The following neural network implements both batch gradient descent and dropout regularisation.

In [23]:
import numpy as np
import keras

# === Preparing the datasets ===
(x_train, y_train), (x_test, y_test) = keras.datasets.mnist.load_data()
# Flatten the training images to an array of 784 pixels. Take 1000 sample datapoints
images, labels = (x_train[0 : 1000].reshape(1000, 28 * 28) / 255, y_train[0 : 1000])
one_hot_labels = np.zeros((len(labels), 10))
for i, label in enumerate(labels):
    one_hot_labels[i][label] = 1
labels = one_hot_labels
test_images = x_test.reshape(len(x_test), 28 * 28) / 255
test_labels = np.zeros((len(y_test), 10))
for i, label in enumerate(y_test):
    test_labels[i][label] = 1

# Relu functions
def relu(x):
    return (x > 0) * x

def reluDerivative(x):
    return (x > 0)

alpha, iterations = (0.001, 300)
pixels_per_image, num_labels, hidden_size = (784, 10, 100)

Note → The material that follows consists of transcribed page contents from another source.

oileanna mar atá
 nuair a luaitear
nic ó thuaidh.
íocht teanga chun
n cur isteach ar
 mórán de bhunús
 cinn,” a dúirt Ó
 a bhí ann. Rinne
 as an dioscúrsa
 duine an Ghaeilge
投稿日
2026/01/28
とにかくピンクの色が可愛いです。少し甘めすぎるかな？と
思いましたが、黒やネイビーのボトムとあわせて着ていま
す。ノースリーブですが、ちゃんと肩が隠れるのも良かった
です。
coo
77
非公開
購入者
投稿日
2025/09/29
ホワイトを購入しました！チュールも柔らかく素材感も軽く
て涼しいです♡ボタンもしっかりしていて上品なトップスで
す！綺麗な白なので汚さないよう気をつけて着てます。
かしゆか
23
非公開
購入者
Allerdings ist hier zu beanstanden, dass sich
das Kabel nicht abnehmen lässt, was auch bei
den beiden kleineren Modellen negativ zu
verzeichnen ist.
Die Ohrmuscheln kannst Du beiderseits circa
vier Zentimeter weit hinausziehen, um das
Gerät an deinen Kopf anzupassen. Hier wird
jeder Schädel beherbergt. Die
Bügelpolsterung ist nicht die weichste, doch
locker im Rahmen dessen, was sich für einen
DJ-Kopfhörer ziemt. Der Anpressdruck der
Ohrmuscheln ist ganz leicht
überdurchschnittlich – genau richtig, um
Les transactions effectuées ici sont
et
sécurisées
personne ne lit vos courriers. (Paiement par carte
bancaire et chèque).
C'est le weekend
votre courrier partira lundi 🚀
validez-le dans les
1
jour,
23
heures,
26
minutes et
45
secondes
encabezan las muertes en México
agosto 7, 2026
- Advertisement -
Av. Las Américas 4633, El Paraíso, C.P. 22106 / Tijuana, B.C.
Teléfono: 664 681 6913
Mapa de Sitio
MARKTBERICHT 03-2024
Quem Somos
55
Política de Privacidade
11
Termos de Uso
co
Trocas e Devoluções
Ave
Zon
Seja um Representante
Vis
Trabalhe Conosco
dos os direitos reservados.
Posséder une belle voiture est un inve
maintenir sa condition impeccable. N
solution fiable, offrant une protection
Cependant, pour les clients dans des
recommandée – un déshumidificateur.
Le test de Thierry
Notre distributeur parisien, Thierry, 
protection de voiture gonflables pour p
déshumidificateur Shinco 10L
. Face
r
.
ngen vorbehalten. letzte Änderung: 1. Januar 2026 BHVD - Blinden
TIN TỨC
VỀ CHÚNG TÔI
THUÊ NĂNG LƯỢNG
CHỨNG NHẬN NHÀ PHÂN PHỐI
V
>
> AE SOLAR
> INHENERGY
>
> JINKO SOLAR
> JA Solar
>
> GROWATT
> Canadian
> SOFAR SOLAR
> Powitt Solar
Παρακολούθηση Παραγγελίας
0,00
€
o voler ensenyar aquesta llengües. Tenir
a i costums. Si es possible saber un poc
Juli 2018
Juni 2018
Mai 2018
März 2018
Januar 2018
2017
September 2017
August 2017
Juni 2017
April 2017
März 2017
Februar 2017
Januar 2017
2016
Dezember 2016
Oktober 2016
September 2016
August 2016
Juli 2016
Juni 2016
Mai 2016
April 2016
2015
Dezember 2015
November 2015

# Initialise weights (scaled from random weights in [0, 1] to random weights in [-0.1, 0.1])
np.random.seed(1)
weights_0_1 = 0.2 * np.random.random((pixels_per_image, hidden_size)) - 0.1
weights_1_2 = 0.2 * np.random.random((hidden_size, num_labels)) - 0.1

# Batch size of 100
batch_size = 100
for i in range(iterations):
    train_error, correct_count = (0.0, 0)
    for j in range(int(len(images) / batch_size)):
        # Getting the left and right slice bounds for the current batch
        batch_start = j * batch_size
        batch_end = (j + 1) * batch_size
        
        layer_0 = images[batch_start : batch_end]
        layer_1 = relu(np.dot(layer_0, weights_0_1))
        layer_1_dropout_mask = np.random.randint(2, size=layer_1.shape)
        layer_1 *= layer_1_dropout_mask
        layer_2 = np.dot(layer_1, weights_1_2)
        
        train_error += np.sum((layer_2 - labels[batch_start : batch_end]) ** 2)
        for k in range(batch_size):
            correct_count += int(np.argmax(layer_2[k : k + 1]) == np.argmax(labels[batch_start + k : batch_start + k + 1]))
            layer_2_delta = (labels[batch_start : batch_end] - layer_2) / batch_size
            layer_1_delta = np.dot(layer_2_delta, weights_1_2.T) * reluDerivative(layer_1)
            layer_1_delta *= layer_1_dropout_mask
            weights_1_2 += alpha * np.dot(layer_1.T, layer_2_delta)
            weights_0_1 += alpha * np.dot(layer_0.T, layer_1_delta)
    if i % 10 == 0:
        test_error, test_correct_count = (0.0, 0)
        for m in range(len(test_images)):
            layer_0 = test_images[m : m + 1]
            layer_1 = relu(np.dot(layer_0, weights_0_1))
            layer_2 = np.dot(layer_1, weights_1_2)
            test_correct_count += int(np.argmax(layer_2) == np.argmax(test_labels[m : m + 1]))
            test_error += np.sum((layer_2 - test_labels[m : m + 1]) ** 2)
        print("\r"+ \
              " Iteration: {}".format(i) + \
              " | Train Error: " + str(train_error / float(len(images))) + \
              " | Train Acc: " + str(correct_count / float(len(images))) + \
              " | Test Error: " + str(test_error / float(len(test_images)))[0:5] + \
              " | Test Acc: " + str(test_correct_count / float(len(test_images))))
        

 Iteration: 0 | Train Error: 1.0583443728359492 | Train Acc: 0.126 | Test Error: 0.936 | Test Acc: 0.3081
 Iteration: 10 | Train Error: 0.6012323748188507 | Train Acc: 0.672 | Test Error: 0.664 | Test Acc: 0.7214
 Iteration: 20 | Train Error: 0.5026413085978018 | Train Acc: 0.773 | Test Error: 0.640 | Test Acc: 0.7723
 Iteration: 30 | Train Error: 0.44342354131984413 | Train Acc: 0.814 | Test Error: 0.629 | Test Acc: 0.8
 Iteration: 40 | Train Error: 0.40893057260581783 | Train Acc: 0.827 | Test Error: 0.600 | Test Acc: 0.8194
 Iteration: 50 | Train Error: 0.37951504874263114 | Train Acc: 0.855 | Test Error: 0.620 | Test Acc: 0.8321
 Iteration: 60 | Train Error: 0.3536579963111288 | Train Acc: 0.863 | Test Error: 0.595 | Test Acc: 0.8435
 Iteration: 70 | Train Error: 0.33587070217264886 | Train Acc: 0.887 | Test Error: 0.602 | Test Acc: 0.8509
 Iteration: 80 | Train Error: 0.3186871719757355 | Train Acc: 0.884 | Test Error: 0.619 | Test Acc: 0.858
 Iteration: 90 | Train Error: 0.306079

With a batch_size of 100, the CPU is doing 100 vector dot products at once for each batch of 100 datapoints. This is faster than individually computing dot products. Alpha is also allowed to be larger because taking the average weight change over 100 samples generally settles on a consistent value.